Presented at IEEE BigData 2022 in December 2022.

You can cite the article as:

Vie, J. J., Rigaux, T., Kashima, H. (2022, December). Variational Factorization Machines for Preference Elicitation in Large-Scale Recommender Systems. In Proceedings of IEEE BigData 2022, in press.

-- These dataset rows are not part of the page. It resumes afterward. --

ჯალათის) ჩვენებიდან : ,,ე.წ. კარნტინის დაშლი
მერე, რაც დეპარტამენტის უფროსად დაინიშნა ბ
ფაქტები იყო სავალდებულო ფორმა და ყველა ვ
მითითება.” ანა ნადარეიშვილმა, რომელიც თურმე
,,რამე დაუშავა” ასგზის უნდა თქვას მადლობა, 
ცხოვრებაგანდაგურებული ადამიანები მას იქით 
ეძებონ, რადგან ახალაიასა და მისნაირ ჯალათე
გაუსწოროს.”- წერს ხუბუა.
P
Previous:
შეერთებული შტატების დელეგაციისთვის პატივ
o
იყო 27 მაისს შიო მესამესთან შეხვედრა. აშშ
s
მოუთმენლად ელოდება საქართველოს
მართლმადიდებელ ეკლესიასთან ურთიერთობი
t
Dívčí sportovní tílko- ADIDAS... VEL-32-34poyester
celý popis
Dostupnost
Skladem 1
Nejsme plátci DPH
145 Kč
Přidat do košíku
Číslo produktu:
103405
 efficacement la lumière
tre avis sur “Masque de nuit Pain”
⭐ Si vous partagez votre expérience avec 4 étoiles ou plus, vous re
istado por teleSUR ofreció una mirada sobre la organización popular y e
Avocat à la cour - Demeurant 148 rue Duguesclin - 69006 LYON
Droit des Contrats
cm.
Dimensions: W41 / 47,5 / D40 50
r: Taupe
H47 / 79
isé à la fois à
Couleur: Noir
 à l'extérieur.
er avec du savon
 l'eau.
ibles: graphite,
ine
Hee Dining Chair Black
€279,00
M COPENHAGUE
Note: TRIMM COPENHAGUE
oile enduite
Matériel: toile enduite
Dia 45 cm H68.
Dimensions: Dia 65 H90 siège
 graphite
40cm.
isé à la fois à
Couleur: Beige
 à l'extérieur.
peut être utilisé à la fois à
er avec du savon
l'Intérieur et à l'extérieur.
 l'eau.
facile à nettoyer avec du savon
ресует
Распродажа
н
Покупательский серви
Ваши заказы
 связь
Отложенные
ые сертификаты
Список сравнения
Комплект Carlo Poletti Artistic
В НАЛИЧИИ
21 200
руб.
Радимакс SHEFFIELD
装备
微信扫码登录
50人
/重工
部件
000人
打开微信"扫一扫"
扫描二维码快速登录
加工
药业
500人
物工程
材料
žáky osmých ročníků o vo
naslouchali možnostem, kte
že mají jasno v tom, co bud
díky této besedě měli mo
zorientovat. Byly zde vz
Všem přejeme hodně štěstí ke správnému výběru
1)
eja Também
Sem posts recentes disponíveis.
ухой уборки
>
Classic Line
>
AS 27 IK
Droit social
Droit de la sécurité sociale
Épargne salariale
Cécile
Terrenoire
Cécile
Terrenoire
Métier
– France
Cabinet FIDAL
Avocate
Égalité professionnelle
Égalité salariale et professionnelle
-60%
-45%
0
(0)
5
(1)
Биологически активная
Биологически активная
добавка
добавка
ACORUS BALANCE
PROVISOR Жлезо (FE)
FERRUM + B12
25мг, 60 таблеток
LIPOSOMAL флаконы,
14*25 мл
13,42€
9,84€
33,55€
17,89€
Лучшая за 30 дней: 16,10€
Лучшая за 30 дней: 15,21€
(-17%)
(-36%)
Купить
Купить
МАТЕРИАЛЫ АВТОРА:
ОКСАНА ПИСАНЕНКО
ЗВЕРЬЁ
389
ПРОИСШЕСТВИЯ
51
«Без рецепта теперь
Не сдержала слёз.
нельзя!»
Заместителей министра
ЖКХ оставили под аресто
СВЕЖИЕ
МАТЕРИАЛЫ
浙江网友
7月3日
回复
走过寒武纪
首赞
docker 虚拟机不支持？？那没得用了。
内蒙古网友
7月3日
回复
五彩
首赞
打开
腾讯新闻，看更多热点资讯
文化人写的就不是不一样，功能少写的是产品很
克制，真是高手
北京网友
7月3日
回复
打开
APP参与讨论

@inproceedings{Vie2022VFM,
    Author = {{Vie}, Jill-J{\^e}nn and Rigaux, Tomas and {Kashima}, Hisashi},
    Langid = {english},
    Title = {Variational Factorization Machines for Preference Elicitation in Large-Scale Recommender Systems},
    Booktitle = {Proceedings of IEEE BigData 2022, in {press}},
    Url = {https://jiji.cat/bigdata/vie2022vfm.pdf},
    Year = 2022}

Implementations

  • vfm.py needs TensorFlow <2.0, for example 1.15. See requirements-old.txt
  • vfm-torch.py is a reimplementation in PyTorch. See requirements-torch.txt
  • vfm-tomasrch.py is another implementation in PyTorch with closed form for the regression case. No sampling is made.

Notice

This repository was previously collecting implementations of VAE. Notably we can see that since TF 2.0, TF really looks like Keras so it becomes cumbersome to define VAEs (needs TensorFlow Probability layers to get a short boilerplate code). Also surprisingly, TF 1.15 distributions are faster than PyTorch distributions.